Material for this exercise Start Marker

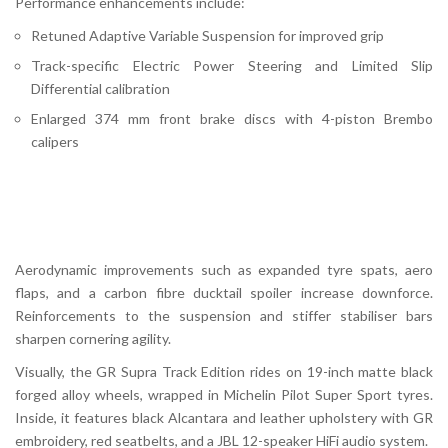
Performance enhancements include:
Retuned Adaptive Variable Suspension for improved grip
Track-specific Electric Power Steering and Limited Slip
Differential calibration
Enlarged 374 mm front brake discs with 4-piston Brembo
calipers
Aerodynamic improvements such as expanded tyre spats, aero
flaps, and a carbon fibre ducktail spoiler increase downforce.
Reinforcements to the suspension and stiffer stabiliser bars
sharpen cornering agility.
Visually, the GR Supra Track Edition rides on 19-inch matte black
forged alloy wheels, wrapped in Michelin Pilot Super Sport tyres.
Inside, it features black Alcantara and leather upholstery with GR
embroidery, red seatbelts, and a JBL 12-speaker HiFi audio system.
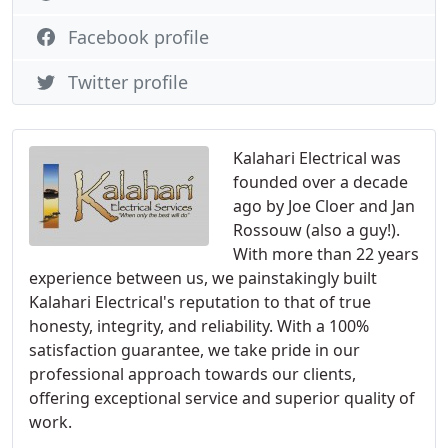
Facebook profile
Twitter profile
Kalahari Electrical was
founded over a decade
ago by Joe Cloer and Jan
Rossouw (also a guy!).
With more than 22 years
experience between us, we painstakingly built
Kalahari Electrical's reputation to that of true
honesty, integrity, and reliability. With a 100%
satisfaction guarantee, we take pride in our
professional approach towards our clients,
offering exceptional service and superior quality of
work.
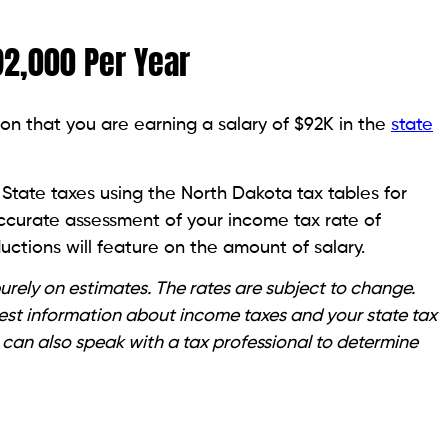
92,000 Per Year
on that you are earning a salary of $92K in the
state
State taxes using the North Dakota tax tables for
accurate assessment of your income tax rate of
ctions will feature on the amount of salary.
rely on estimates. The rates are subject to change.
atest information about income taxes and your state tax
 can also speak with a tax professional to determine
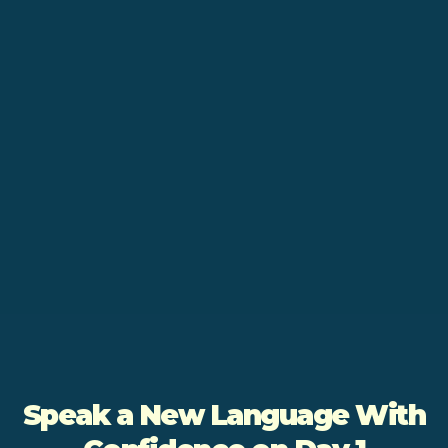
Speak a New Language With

Material for this exercise End Marker

Task details
Retype the records exactly, but skip the pictures.

Completed task
Performance enhancements include:
Retuned Adaptive Variable Suspension for improved grip
Track-specific Electric Power Steering and Limited Slip
Differential calibration
Enlarged 374 mm front brake discs with 4-piston Brembo
calipers
Aerodynamic improvements such as expanded tyre spats, aero
flaps, and a carbon fibre ducktail spoiler increase downforce.
Reinforcements to the suspension and stiffer stabiliser bars
sharpen cornering agility.
Visually, the GR Supra Track Edition rides on 19-inch matte black
forged alloy wheels, wrapped in Michelin Pilot Super Sport tyres.
Inside, it features black Alcantara and leather upholstery with GR
embroidery, red seatbelts, and a JBL 12-speaker HiFi audio system.
Facebook profile
Twitter profile
Kalahari Electrical was
founded over a decade
ago by Joe Cloer and Jan
Rossouw (also a guy!).
With more than 22 years
experience between us, we painstakingly built
Kalahari Electrical's reputation to that of true
honesty, integrity, and reliability. With a 100%
satisfaction guarantee, we take pride in our
professional approach towards our clients,
offering exceptional service and superior quality of
work.
92,000 Per Year
on that you are earning a salary of $92K in the
state
State taxes using the North Dakota tax tables for
accurate assessment of your income tax rate of
ctions will feature on the amount of salary.
rely on estimates. The rates are subject to change.
atest information about income taxes and your state tax
 can also speak with a tax professional to determine
Speak a New Language With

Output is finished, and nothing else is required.